Meine Säge ist geschärft


Am Wochenende hatte ich ein paar Stunden Zeit. In meinem simplify Notizkalender standen für Sonntag einige „Verwaltungsaufgaben“: Rechnungen, Steuersachen etc. Bei dieser Gelegenheit rang ich mich dazu durch, meine Säge etwas zu schärfen. Wer die Geschichte noch nicht kennt, hier ist sie zu finden.

Das kostete mich wirklich große Überwindung! Ich sehe den Stapel Holz vor mir, den ich zu bearbeiten habe – und würde am liebsten damit weitermachen und weitermachen und weitermachen. Aber es hilft ja alles nichts, wenn sich im Hintergrund die Papiere stapeln, leere Regalflächen zu vollen werden und der Schreibtisch eine Sammlung unerledigter Dinge ist.

Also habe ich mit dem ersten Säge-schärfen-Durchgang am Samstag begonnen: mein Regal im Eingangsbereich. Als ich es vor einigen Monaten komplett ausgemistet hatte, freute ich mich riesig über den freien Raum darin. Jetzt war ich wieder frei für neuen Lesestoff und neue Themen! Mit der Zeit landete genau in diesen Freiräumen alles mögliche, wofür ich beim Nachhausekommen noch keinen Platz hatte: Post, Hefte, Kataloge, Krimskrams etc. Und jedes Mal, wenn ich zur Tür hereinkam, zog dieses Regal meinen Blick magisch auf sich. Sofort stieg ein Gefühl der Unzufriedenheit in mir hoch. Doch ums Aufräumen drückte ich mich die ganze Zeit – der Holzstapel war zu präsent.

Nun sind die Freiräume wieder frei und der Effekt ist erstaunlich: Ich komme zur Tür herein und blicke auf ein Regal, das „Luft hat“. Das wirkt äußerst beruhigend, empfangend und scharf (bezogen auf meine Säge). Und mein dort verborgener Verwaltungsstau ist aufgehoben.

Weiter ging es am Sonntag mit meinem Schreibtisch. Hier hatte ich vor nicht allzu langer Zeit erst klar Schiff gemacht. Und doch hatte sich wieder vieles angesammelt, was gesehen werden wollte, aber nicht konnte, weil der Stapel nach oben wuchs und alles darunter verdeckte. Ich erinnerte mich an diesen „Feng Shui für die Arbeitsfläche“-Beitrag und beschloss: So richte ich mir meinen Schreibtisch ein.

Der nächste Schritt: Alles runter vom Schreibtisch.
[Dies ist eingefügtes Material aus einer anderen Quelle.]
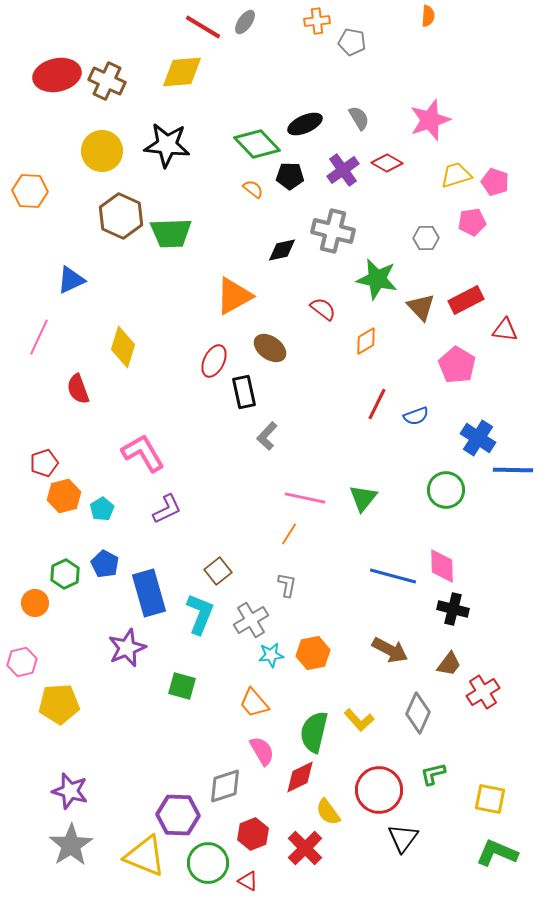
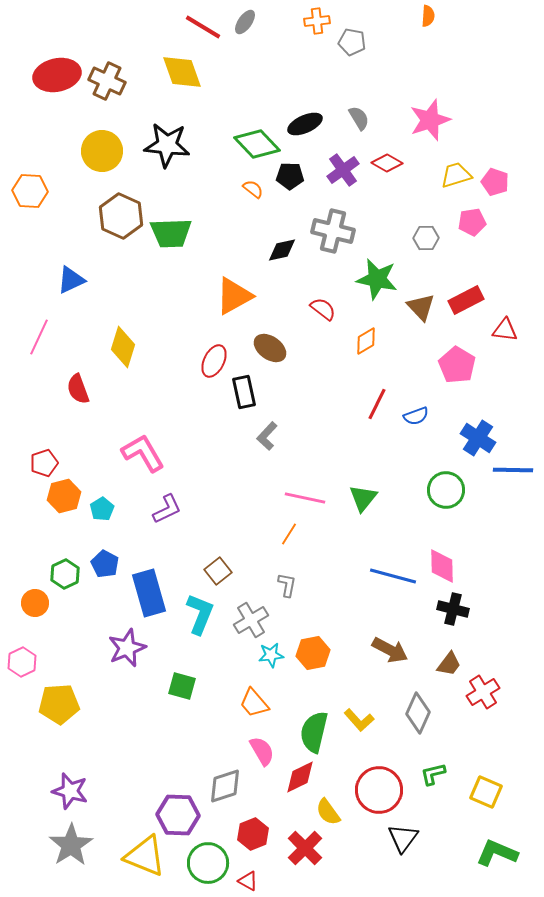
yellow diamond at (182, 72): rotated 75 degrees clockwise
pink hexagon at (22, 662): rotated 12 degrees counterclockwise
yellow square at (490, 799): moved 4 px left, 7 px up; rotated 12 degrees clockwise
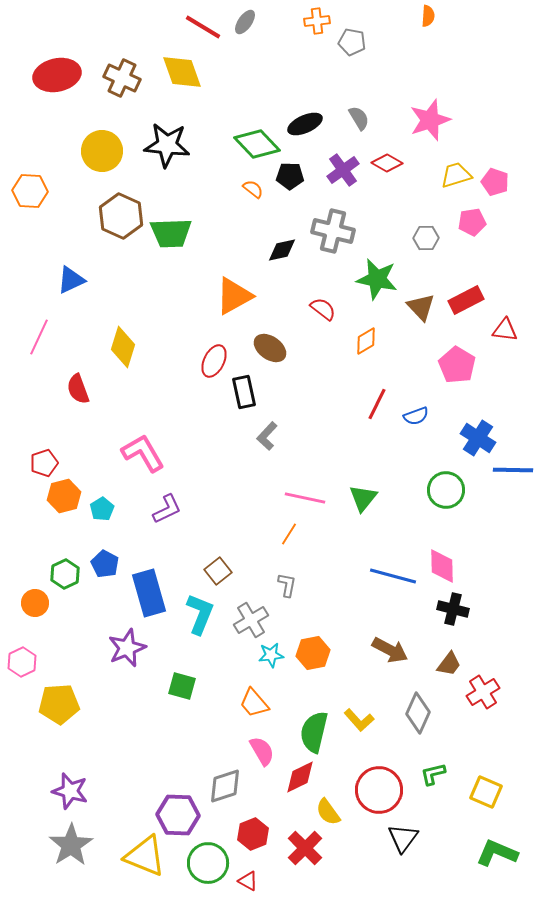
brown cross at (107, 81): moved 15 px right, 3 px up
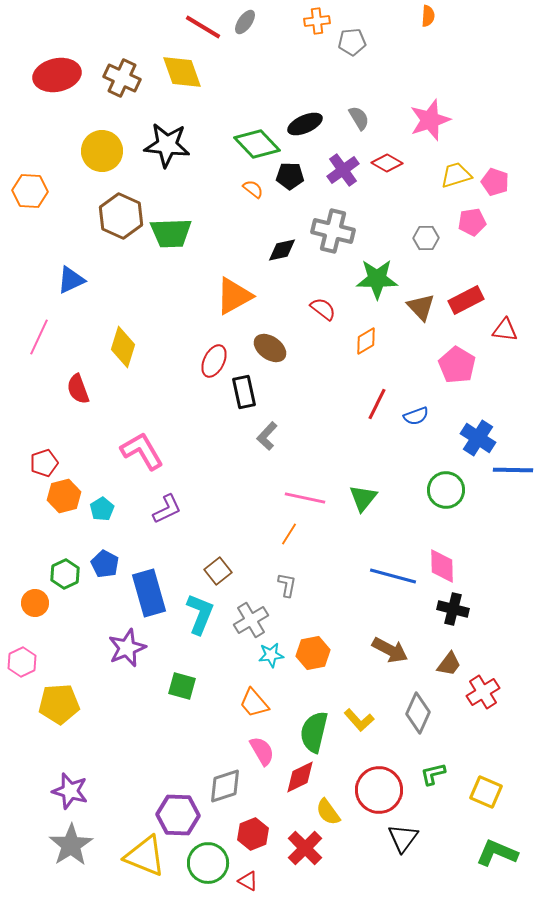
gray pentagon at (352, 42): rotated 16 degrees counterclockwise
green star at (377, 279): rotated 12 degrees counterclockwise
pink L-shape at (143, 453): moved 1 px left, 2 px up
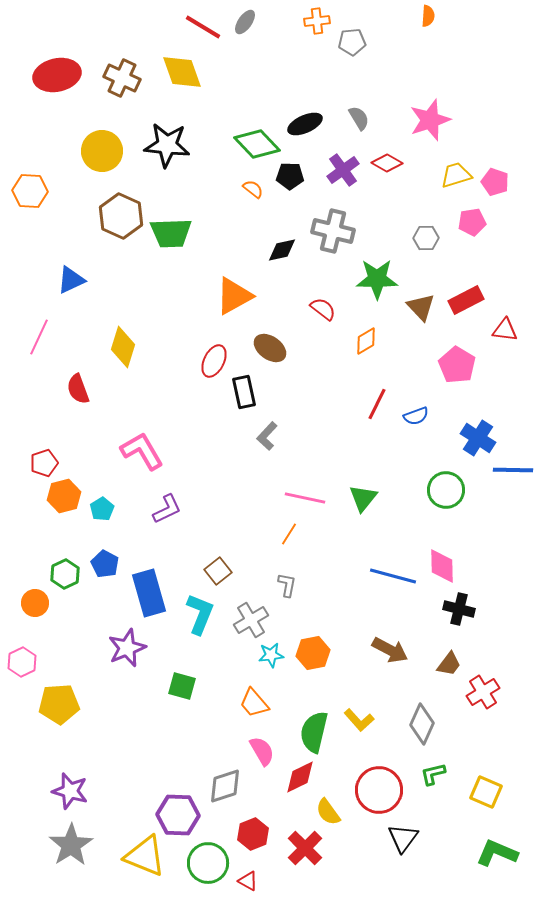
black cross at (453, 609): moved 6 px right
gray diamond at (418, 713): moved 4 px right, 11 px down
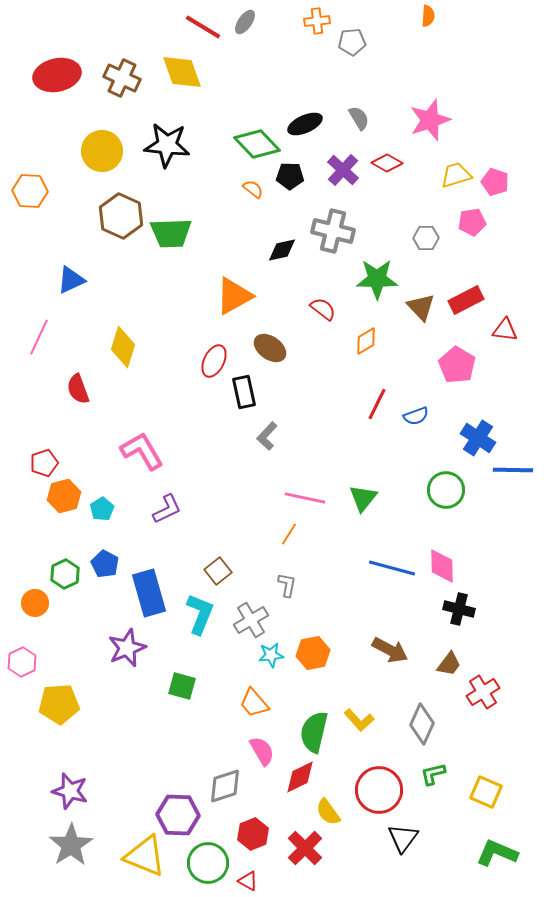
purple cross at (343, 170): rotated 12 degrees counterclockwise
blue line at (393, 576): moved 1 px left, 8 px up
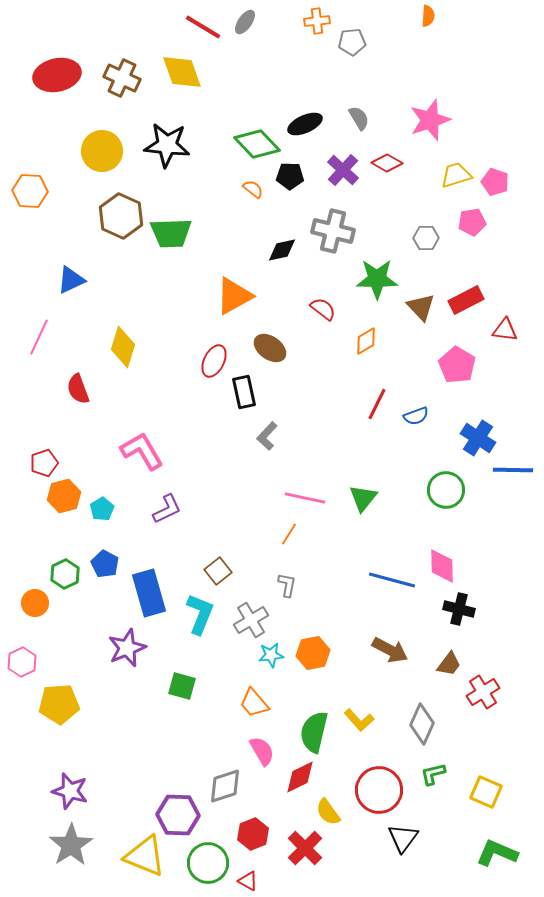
blue line at (392, 568): moved 12 px down
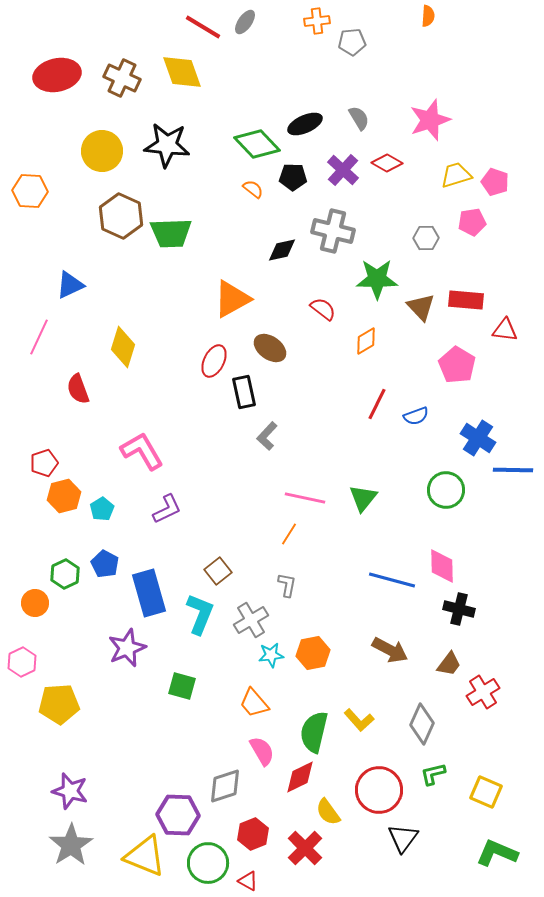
black pentagon at (290, 176): moved 3 px right, 1 px down
blue triangle at (71, 280): moved 1 px left, 5 px down
orange triangle at (234, 296): moved 2 px left, 3 px down
red rectangle at (466, 300): rotated 32 degrees clockwise
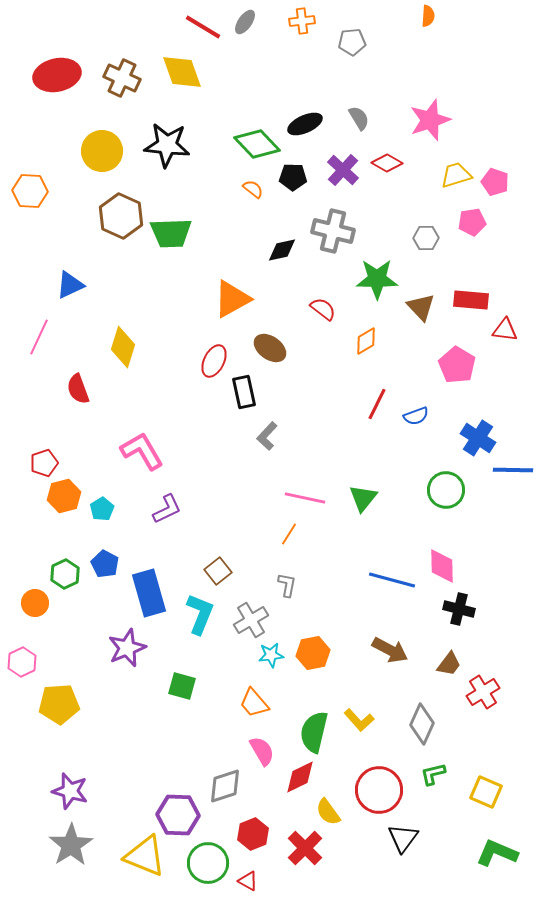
orange cross at (317, 21): moved 15 px left
red rectangle at (466, 300): moved 5 px right
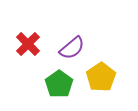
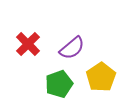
green pentagon: rotated 16 degrees clockwise
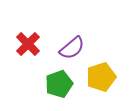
yellow pentagon: rotated 16 degrees clockwise
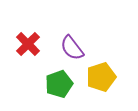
purple semicircle: rotated 92 degrees clockwise
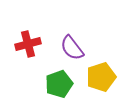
red cross: rotated 30 degrees clockwise
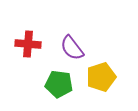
red cross: rotated 20 degrees clockwise
green pentagon: rotated 28 degrees clockwise
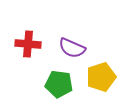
purple semicircle: rotated 28 degrees counterclockwise
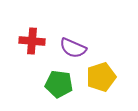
red cross: moved 4 px right, 3 px up
purple semicircle: moved 1 px right
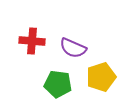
green pentagon: moved 1 px left
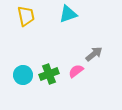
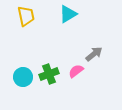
cyan triangle: rotated 12 degrees counterclockwise
cyan circle: moved 2 px down
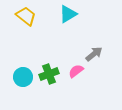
yellow trapezoid: rotated 40 degrees counterclockwise
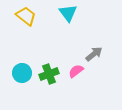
cyan triangle: moved 1 px up; rotated 36 degrees counterclockwise
cyan circle: moved 1 px left, 4 px up
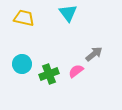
yellow trapezoid: moved 2 px left, 2 px down; rotated 25 degrees counterclockwise
cyan circle: moved 9 px up
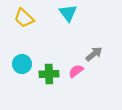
yellow trapezoid: rotated 150 degrees counterclockwise
green cross: rotated 18 degrees clockwise
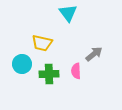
yellow trapezoid: moved 18 px right, 25 px down; rotated 30 degrees counterclockwise
pink semicircle: rotated 56 degrees counterclockwise
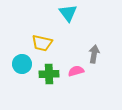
gray arrow: rotated 42 degrees counterclockwise
pink semicircle: rotated 77 degrees clockwise
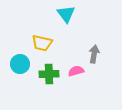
cyan triangle: moved 2 px left, 1 px down
cyan circle: moved 2 px left
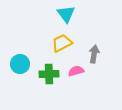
yellow trapezoid: moved 20 px right; rotated 140 degrees clockwise
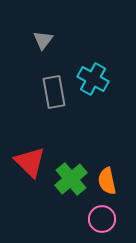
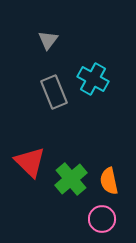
gray triangle: moved 5 px right
gray rectangle: rotated 12 degrees counterclockwise
orange semicircle: moved 2 px right
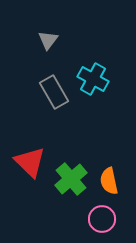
gray rectangle: rotated 8 degrees counterclockwise
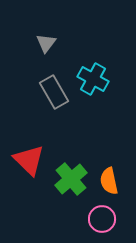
gray triangle: moved 2 px left, 3 px down
red triangle: moved 1 px left, 2 px up
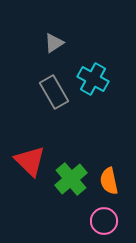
gray triangle: moved 8 px right; rotated 20 degrees clockwise
red triangle: moved 1 px right, 1 px down
pink circle: moved 2 px right, 2 px down
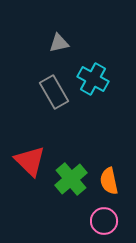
gray triangle: moved 5 px right; rotated 20 degrees clockwise
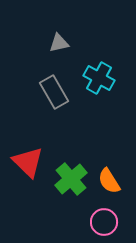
cyan cross: moved 6 px right, 1 px up
red triangle: moved 2 px left, 1 px down
orange semicircle: rotated 20 degrees counterclockwise
pink circle: moved 1 px down
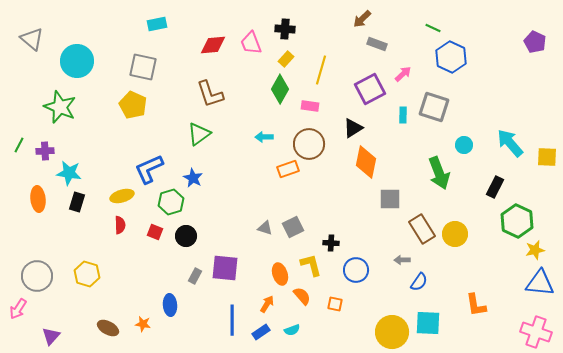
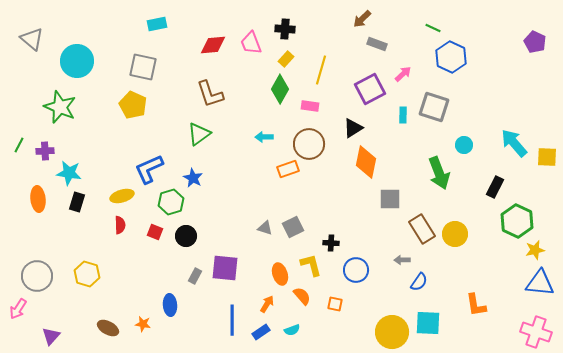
cyan arrow at (510, 143): moved 4 px right
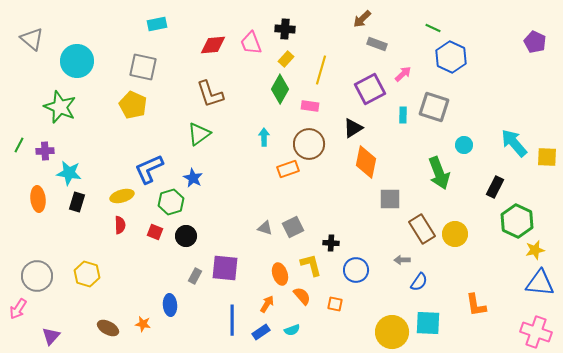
cyan arrow at (264, 137): rotated 90 degrees clockwise
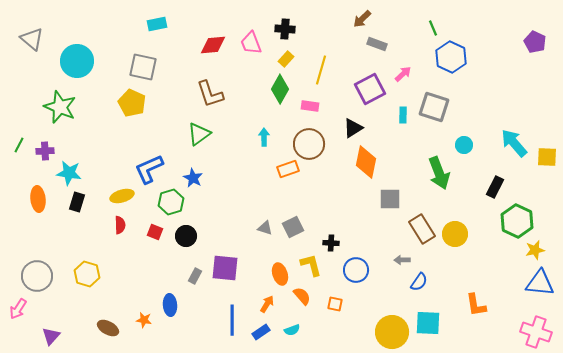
green line at (433, 28): rotated 42 degrees clockwise
yellow pentagon at (133, 105): moved 1 px left, 2 px up
orange star at (143, 324): moved 1 px right, 4 px up
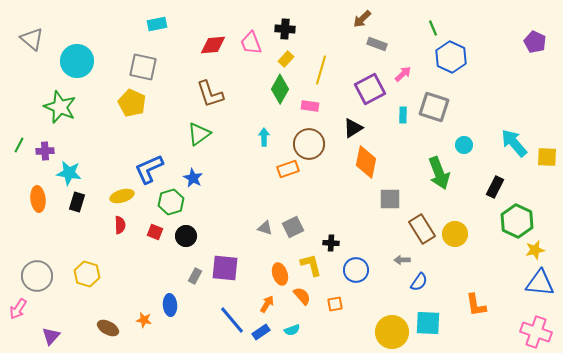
orange square at (335, 304): rotated 21 degrees counterclockwise
blue line at (232, 320): rotated 40 degrees counterclockwise
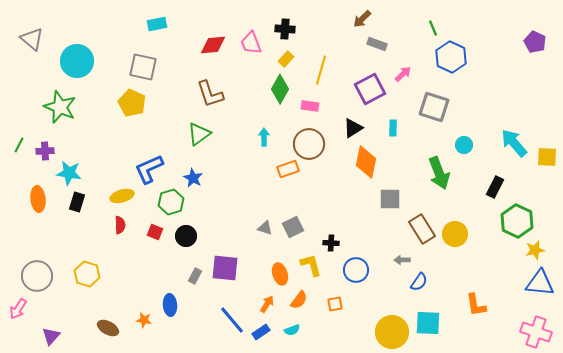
cyan rectangle at (403, 115): moved 10 px left, 13 px down
orange semicircle at (302, 296): moved 3 px left, 4 px down; rotated 78 degrees clockwise
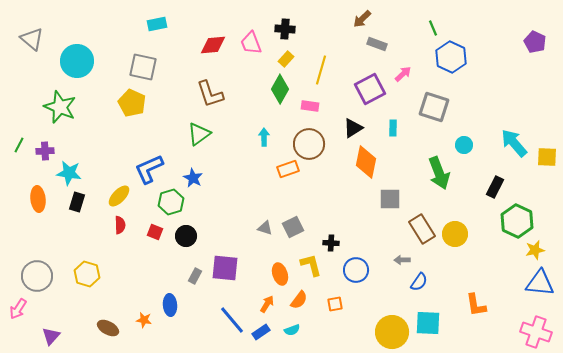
yellow ellipse at (122, 196): moved 3 px left; rotated 30 degrees counterclockwise
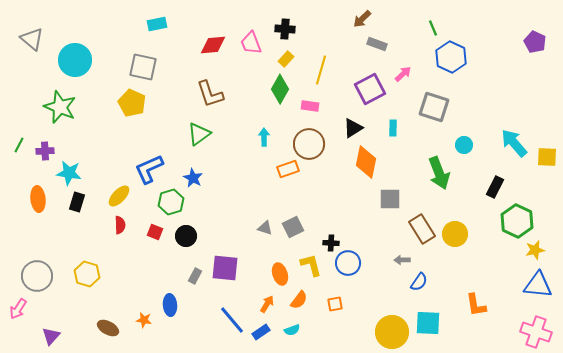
cyan circle at (77, 61): moved 2 px left, 1 px up
blue circle at (356, 270): moved 8 px left, 7 px up
blue triangle at (540, 283): moved 2 px left, 2 px down
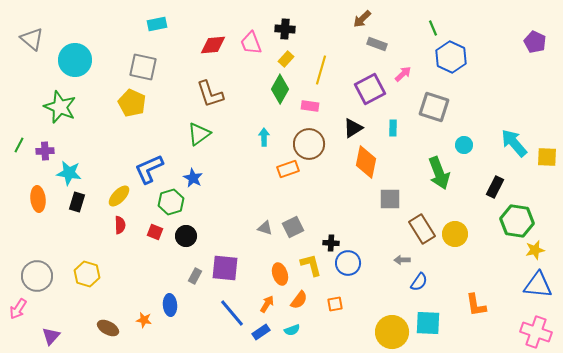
green hexagon at (517, 221): rotated 16 degrees counterclockwise
blue line at (232, 320): moved 7 px up
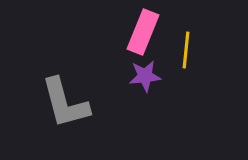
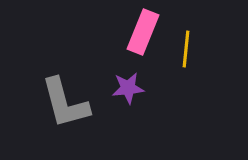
yellow line: moved 1 px up
purple star: moved 17 px left, 12 px down
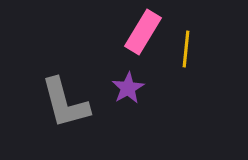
pink rectangle: rotated 9 degrees clockwise
purple star: rotated 24 degrees counterclockwise
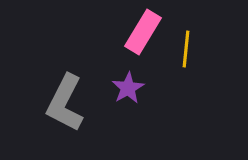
gray L-shape: rotated 42 degrees clockwise
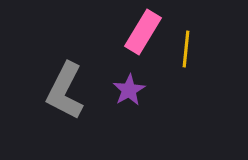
purple star: moved 1 px right, 2 px down
gray L-shape: moved 12 px up
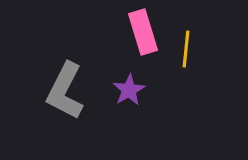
pink rectangle: rotated 48 degrees counterclockwise
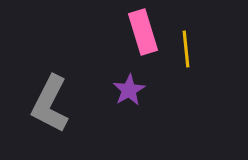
yellow line: rotated 12 degrees counterclockwise
gray L-shape: moved 15 px left, 13 px down
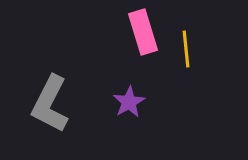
purple star: moved 12 px down
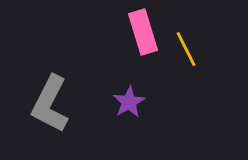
yellow line: rotated 21 degrees counterclockwise
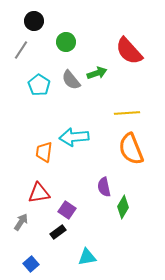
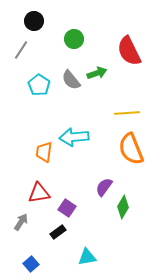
green circle: moved 8 px right, 3 px up
red semicircle: rotated 16 degrees clockwise
purple semicircle: rotated 48 degrees clockwise
purple square: moved 2 px up
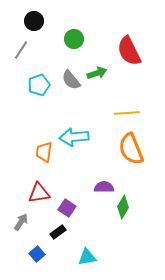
cyan pentagon: rotated 20 degrees clockwise
purple semicircle: rotated 54 degrees clockwise
blue square: moved 6 px right, 10 px up
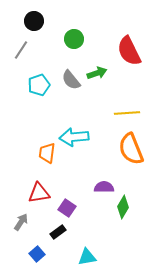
orange trapezoid: moved 3 px right, 1 px down
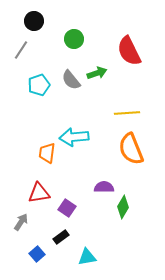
black rectangle: moved 3 px right, 5 px down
Dann hängte ich mir meine Vision an die Wand – endlich hatte ich für dieses erkaufte Künstler-Bild (mein erstes!) den richtigen Platz gefunden. Die Nachbarn werden mir diesen einen Nagel am Sonntag hoffentlich verzeihen ... Ich erledigte den aufgelaufenen Papierkram, organisierte meine Zwischenablage neu und bedachte kurz alle jene Dinge, die zum Säge schärfen strenggenommen dazugehören: Ablage neu organisieren, E-Mailer aufräumen.

Die verschob ich auf unbestimmte Zeit. Jetzt wollte ich erst einmal ein wenig Holz machen, sprich: diesen Blogeintrag schreiben ...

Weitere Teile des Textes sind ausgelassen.